Liquid `waves` detected on Saturn`s moon Titan
In a breakthrough, scientists claim to have discovered liquid waves on the surface of the Saturn`s moon Titan, something that was never seen before.
Zee Media Bureau/Salome Phelamei
London: In a breakthrough, scientists claim to have discovered liquid waves on the surface of the Saturn`s moon Titan, something that was never seen before.
The discovery was made in the 380-km wide sea on Titan called Punga Mare.
Besides Earth, Titan is the only place in the Solar System to have liquid seas and lakes at the surface. But, these seas are filled with hydrocarbons like methane and ethane, and not water. These exist in their liquid state on Titan, where the surface temperature averages about -180C.
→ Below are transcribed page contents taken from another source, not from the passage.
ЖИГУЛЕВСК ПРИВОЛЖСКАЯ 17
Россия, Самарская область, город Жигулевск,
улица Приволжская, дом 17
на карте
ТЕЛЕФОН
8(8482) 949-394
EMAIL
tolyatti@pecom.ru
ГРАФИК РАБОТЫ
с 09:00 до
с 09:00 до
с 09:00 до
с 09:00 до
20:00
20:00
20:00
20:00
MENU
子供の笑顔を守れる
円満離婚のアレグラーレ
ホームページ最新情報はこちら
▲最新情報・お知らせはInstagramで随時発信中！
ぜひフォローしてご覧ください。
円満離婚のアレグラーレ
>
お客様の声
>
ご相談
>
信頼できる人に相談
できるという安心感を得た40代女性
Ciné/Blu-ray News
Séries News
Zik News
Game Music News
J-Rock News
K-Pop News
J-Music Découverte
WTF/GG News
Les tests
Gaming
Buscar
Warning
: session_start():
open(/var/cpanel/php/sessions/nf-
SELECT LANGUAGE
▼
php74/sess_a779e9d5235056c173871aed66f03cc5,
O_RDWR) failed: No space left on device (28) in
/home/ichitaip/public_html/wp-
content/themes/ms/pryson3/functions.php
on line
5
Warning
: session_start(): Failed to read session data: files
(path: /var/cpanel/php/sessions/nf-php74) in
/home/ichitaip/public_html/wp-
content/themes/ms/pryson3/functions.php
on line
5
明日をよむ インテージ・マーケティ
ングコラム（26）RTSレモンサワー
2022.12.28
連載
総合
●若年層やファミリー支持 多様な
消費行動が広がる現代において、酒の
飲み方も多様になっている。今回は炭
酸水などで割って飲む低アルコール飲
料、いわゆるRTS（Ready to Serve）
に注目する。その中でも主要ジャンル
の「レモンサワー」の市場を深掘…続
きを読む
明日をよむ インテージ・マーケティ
Planetary scientist Jason Barnes from the University of Idaho in Moscow, US, discussed details of his findings at the 45th Lunar and Planetary Science Conference (LPSC) in Texas this week.
In 2012 and 2013, the Cassini orbiter`s Visual and Infrared Mapping Spectrometer spotted sunlight glinting off a sea near Titan`s north pole. While similar reflections have been detected earlier, scientists said the Punga Mare glint was “unusually high flux”.
Dr Barnes used a mathematical model to investigate the images taken by the Cassini probe, where he also found the moon`s surface to be as smooth as glass.
“We think we`ve found the first waves outside the Earth,” he said.
“What we`re seeing seems to be consistent with waves at just a few locations in Punga Mare (with a slope) of six degrees,” he said.
During the investigation, scientists have identified the waves to be about an inch (2 centimetres) in height.
Scientists also said that other possibilities, such as a wet mudflat, could not be ruled out.